Painkillers. Stimulants. Opioids. Prescription drug abuse is fueling a drug crisis in the United States. In 2021 there were over an estimated 107,000 drug overdose deaths in the United States–a 15% increase from 2020.

Prescription Drug Abuse Statistics

Approximately 16.3 million Americans have abused prescription drugs in the past year (6% of the population), making prescriptions the fifth most abused substance in the country after alcohol, tobacco, marijuana, and cocaine. 

A little over half of these users are misusing drugs intentionally but less than 10% do it intending to get high. Shockingly, 1 out of every 6 people is addicted to the prescription drugs they misuse.

While non-prescribed use of medications can be dangerous–and even deadly–the greater fear is how often such drug use leads to the pursuit and use of harder drugs produced in clandestine factories.

The Rise of Prescription Drug Abuse

The cause isn’t just because of prescription misuse (intentional or otherwise) or bad apples. Even when used as prescribed, some medications are extremely powerful and can quickly lead to physical dependence. However, their users don’t realize they’ve become addicted to their medication until the prescription runs out and in their panic are likely to turn to the black market to fulfill their cravings. 

Some of these people may turn to readily available illicit drugs. Others may simply seek out those same prescription medications–which sounds innocent enough but can be equally dangerous. The rampant imitation pill manufacturing means they will likely encounter counterfeit drugs laced with fentanyl or other harmful chemical by-products.

All of this, however, is a symptom of a still greater issue.

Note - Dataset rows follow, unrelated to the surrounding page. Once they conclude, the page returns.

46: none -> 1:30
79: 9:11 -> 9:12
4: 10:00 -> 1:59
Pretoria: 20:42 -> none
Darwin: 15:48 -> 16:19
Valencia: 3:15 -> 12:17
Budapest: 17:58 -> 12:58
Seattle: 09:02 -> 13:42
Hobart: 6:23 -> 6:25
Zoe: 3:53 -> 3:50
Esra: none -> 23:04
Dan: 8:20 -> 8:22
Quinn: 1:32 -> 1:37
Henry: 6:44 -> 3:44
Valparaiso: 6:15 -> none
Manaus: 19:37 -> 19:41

Mental Illness Rates in America

One study published in the Journal of the American Medical Association in 2019 found that the prevalence of mental illness in the United States increased by approximately 3% between 2011 and 2017. This increase is attributed to several factors including an aging population, the increasing use of prescription drugs, and the increasing impact of social media on mental health.

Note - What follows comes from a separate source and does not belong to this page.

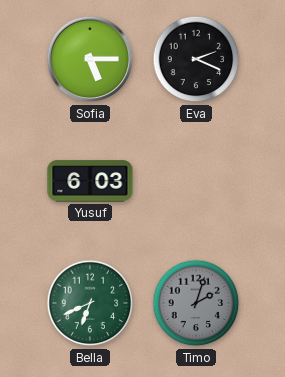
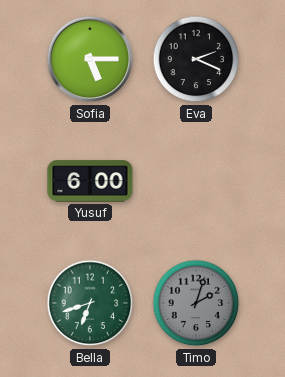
Yusuf: 6:03 -> 6:00
Bella: 6:41 -> 6:42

Today, approximately 1 in 5 adults in the United States experienced some form of mental illness in a given year. The most common mental illnesses are anxiety disorders (19.1%), mood disorders such as depression and bipolar disorder (21.4%), and personality disorders (9.1%). 

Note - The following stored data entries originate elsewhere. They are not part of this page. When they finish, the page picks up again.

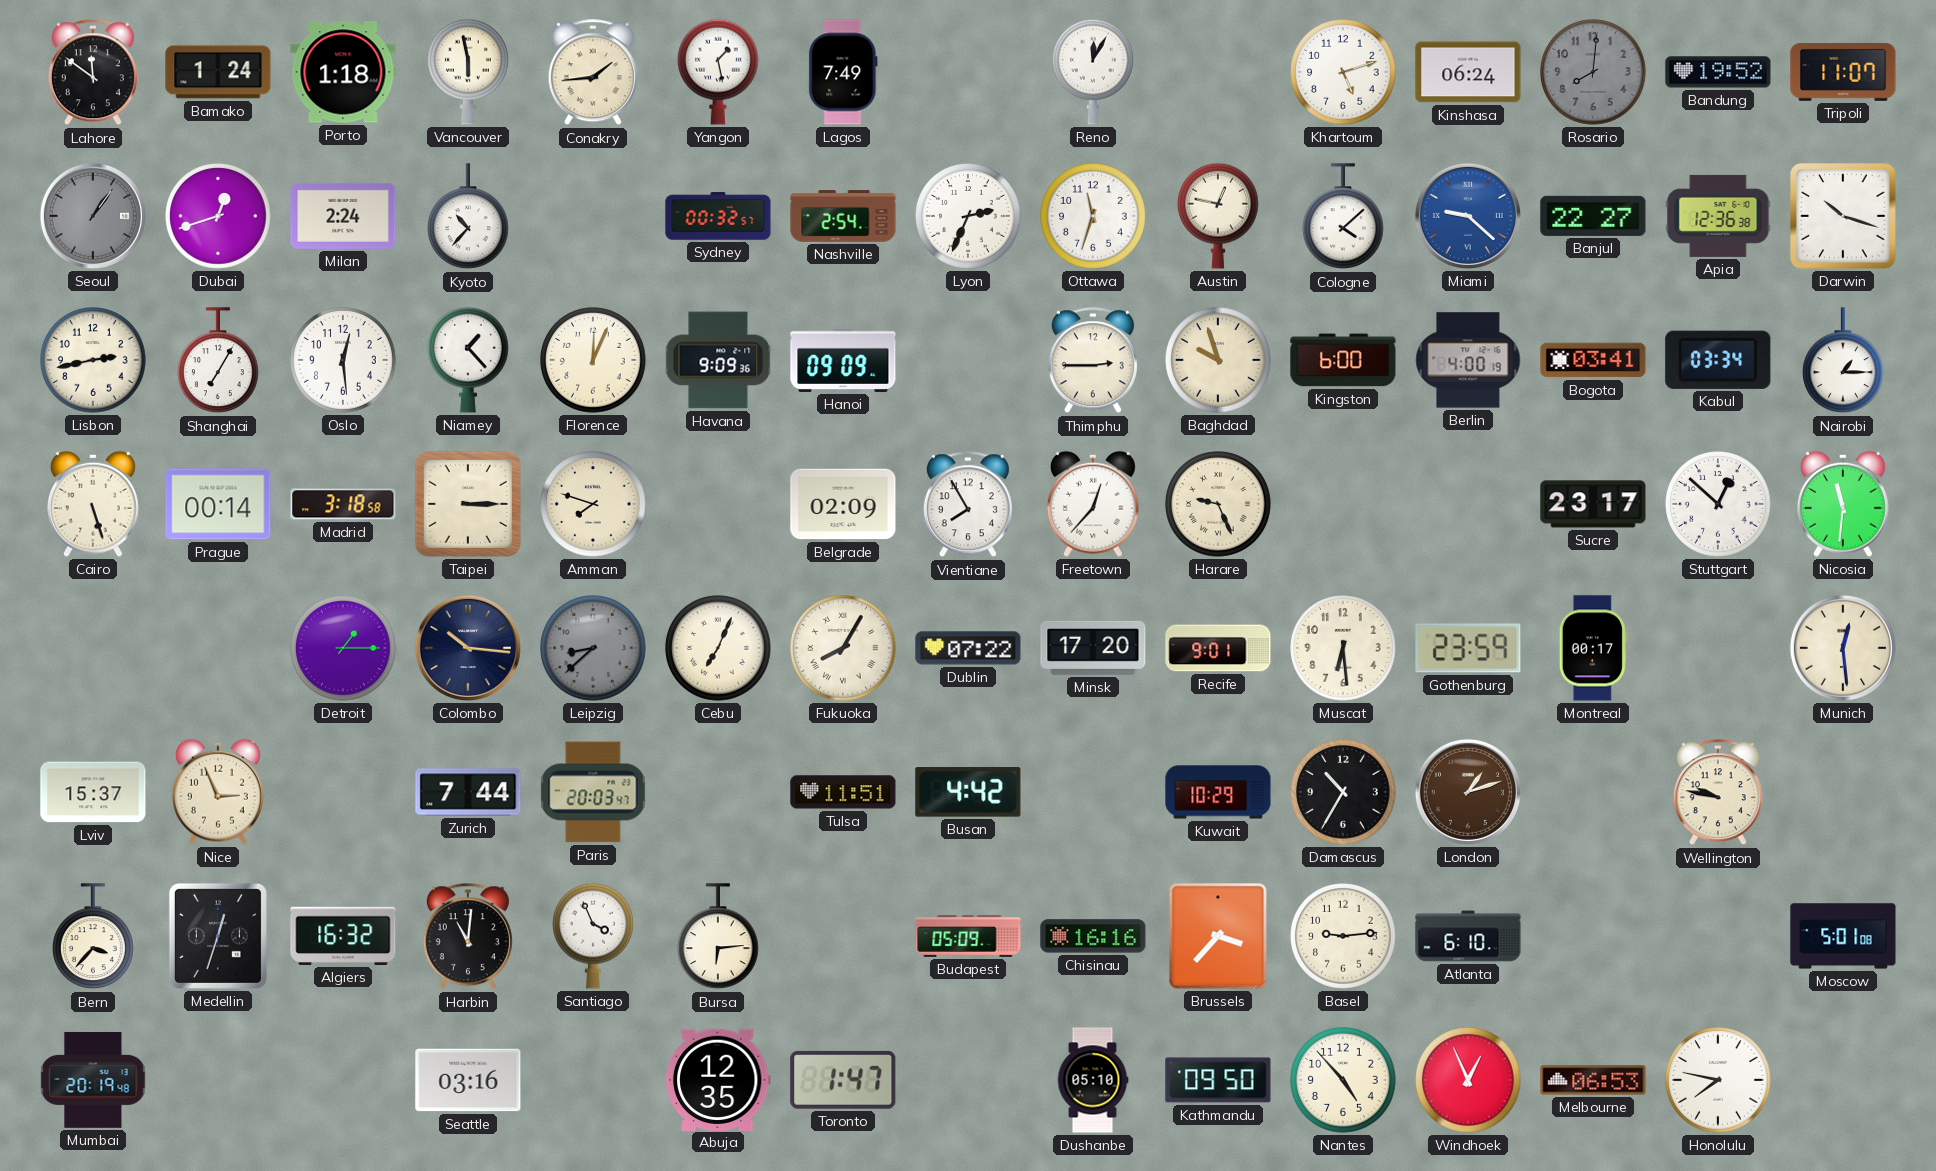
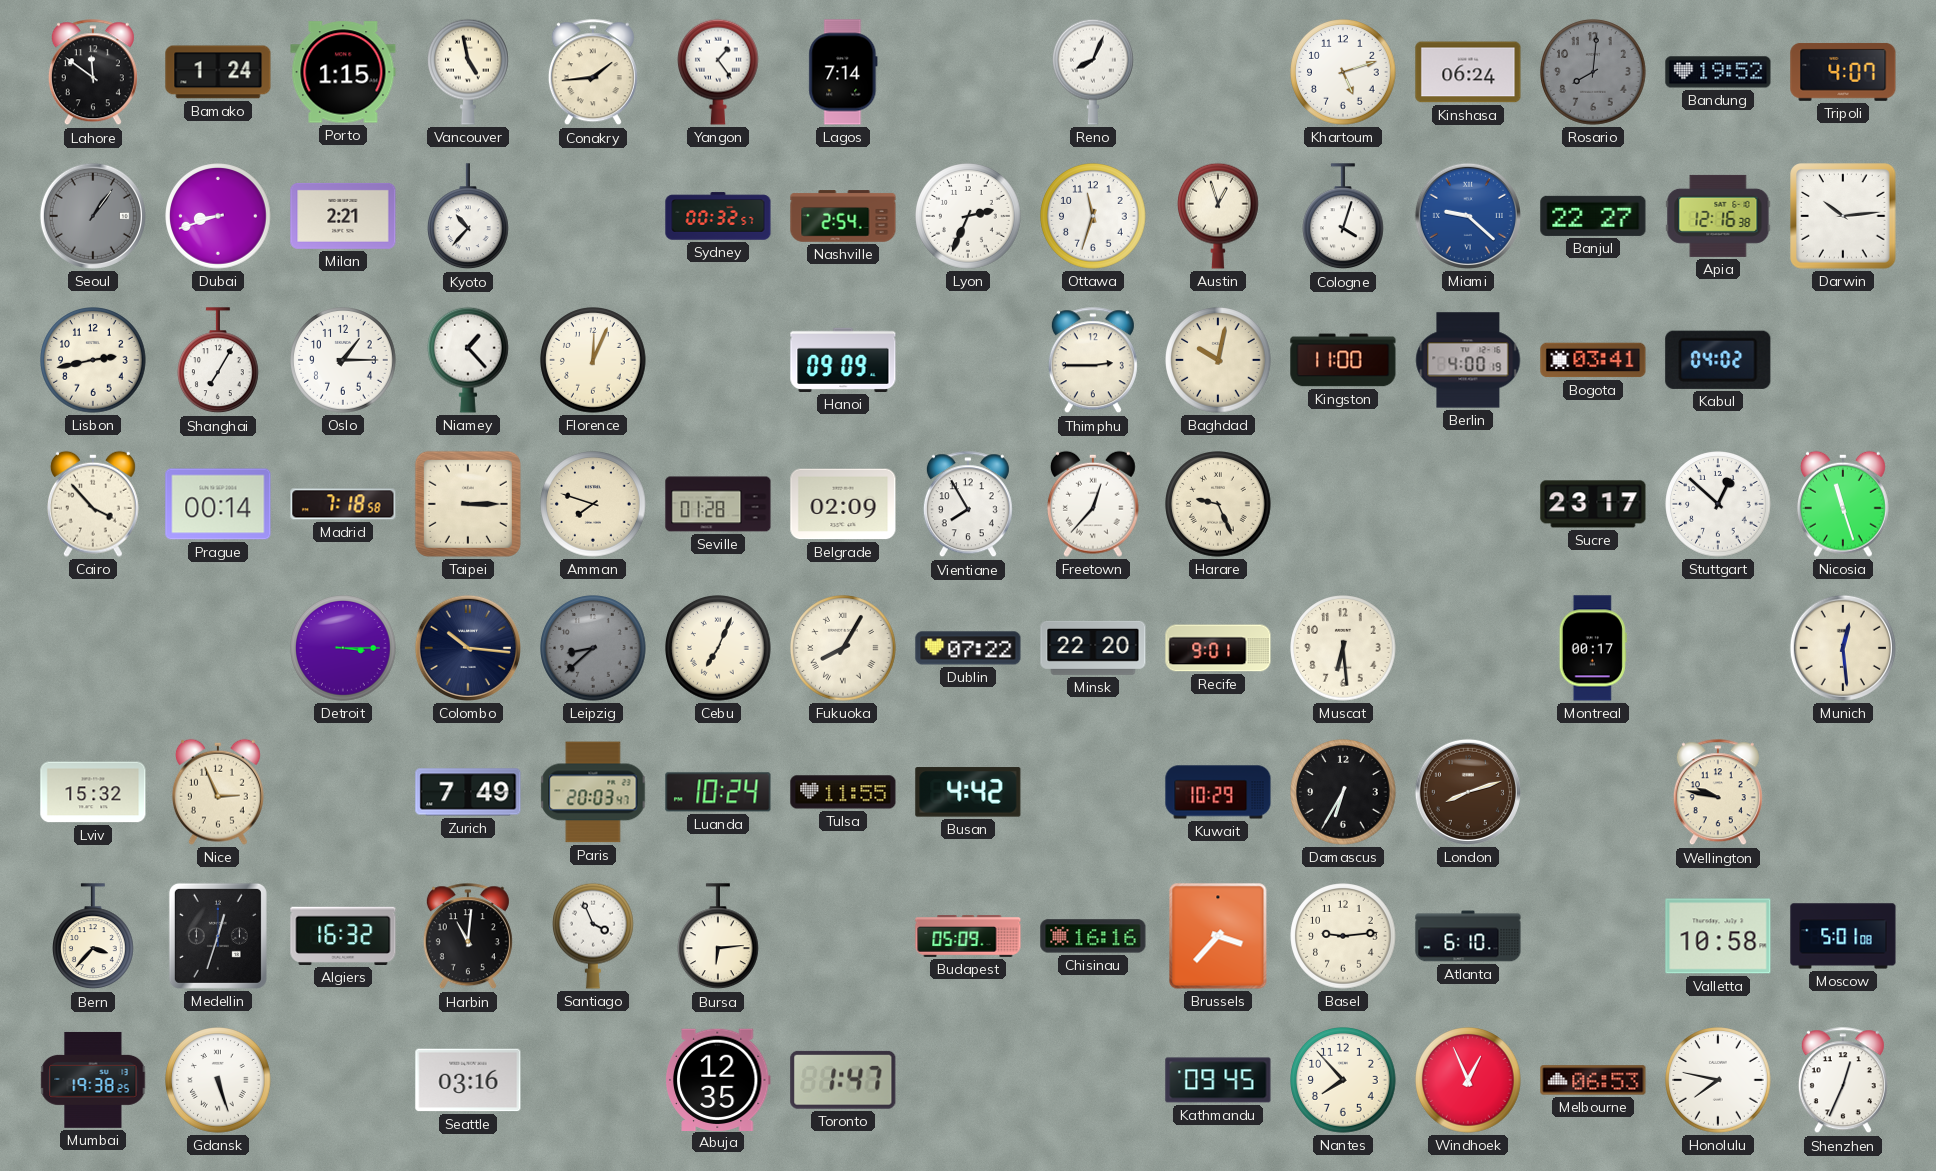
Porto: 1:18 -> 1:15
Vancouver: 5:58 -> 4:58
Yangon: 1:28 -> 1:24
Lagos: 7:49 -> 7:14
Reno: 12:05 -> 8:04
Tripoli: 11:07 -> 4:07
Dubai: 12:42 -> 8:42
Milan: 2:24 -> 2:21
Austin: 12:47 -> 12:57
Cologne: 4:08 -> 4:03
Apia: 12:36 -> 12:16
Darwin: 10:18 -> 10:14
Oslo: 12:29 -> 1:15
Havana: 9:09 -> none
Baghdad: 9:57 -> 10:02
Kingston: 6:00 -> 11:00
Kabul: 03:34 -> 04:02
Nairobi: 1:15 -> none
Cairo: 5:27 -> 3:53
Madrid: 3:18 -> 7:18
Seville: none -> 01:28
Nicosia: 11:31 -> 11:27
Detroit: 1:15 -> 3:15
Minsk: 17:20 -> 22:20
Gothenburg: 23:59 -> none
Lviv: 15:37 -> 15:32
Zurich: 7:44 -> 7:49
Luanda: none -> 10:24
Tulsa: 11:51 -> 11:55
Damascus: 10:35 -> 6:35
London: 1:12 -> 8:12
Valletta: none -> 10:58
Mumbai: 20:19 -> 19:38
Gdansk: none -> 5:27
Dushanbe: 05:10 -> none
Kathmandu: 09:50 -> 09:45
Nantes: 4:53 -> 7:53
Shenzhen: none -> 12:34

One of the most significant leaps in mental illness rates occurred in 2019 when the pandemic struck and led to increases in mental health conditions such as depression, anxiety, and post-traumatic stress disorder (PTSD). The Centers for Disease Control and Prevention (CDC), found that in 2020, 40% of adults in the United States reported struggling with mental health or substance abuse issues during the pandemic. This is compared to just over 10% of adults who reported struggling with these issues in the past year before the pandemic.

There are various ways that individuals with depression are dealing with it, including seeking treatment from mental health professionals such as therapists and psychiatrists. Many individuals with depression may also be prescribed medication, such as antidepressants, to help manage their symptoms. 

4 Ways for Dealing with Depression & Anxiety

Dealing with mental illnesses can be difficult. Here are 4 tips for coping with the two most common ones: 

  1. Fight the urge to isolate

A big part of what makes depression and anxiety so devastating is that the first inclinations are behaviors that make the illness worse. One of those tends to be the urge to isolate. Make a point to stay connected to friends and loved ones, whether it’s something as simple as a text message. 

  1. Focus on healthy habits

Staying hydrated and getting enough sleep are important for maintaining both physical and psychological health. Neglecting these core aspects of your health will worsen what’s going on in your head. You may be tempted to binge on junk food, but resist. The high levels of sugar, fat, and salt in processed foods will only throw your body and mood into further chaos.

  1. Minimize stress

Stress leads to a whole cocktail of hormones and neurochemicals, many of which can exacerbate mental illness. Minimize exposure to stressors and triggers and stick to calming activities that you enjoy. If your symptoms feel overwhelming, continue to avoid any unnecessary stimulation until you feel more in control of yourself.

  1. See a therapist

The best way to deal with depression, anxiety, or any other type of mental illness is to talk to a mental health professional. They can work with you to provide a better understanding of what’s causing issues and how to better manage the symptoms.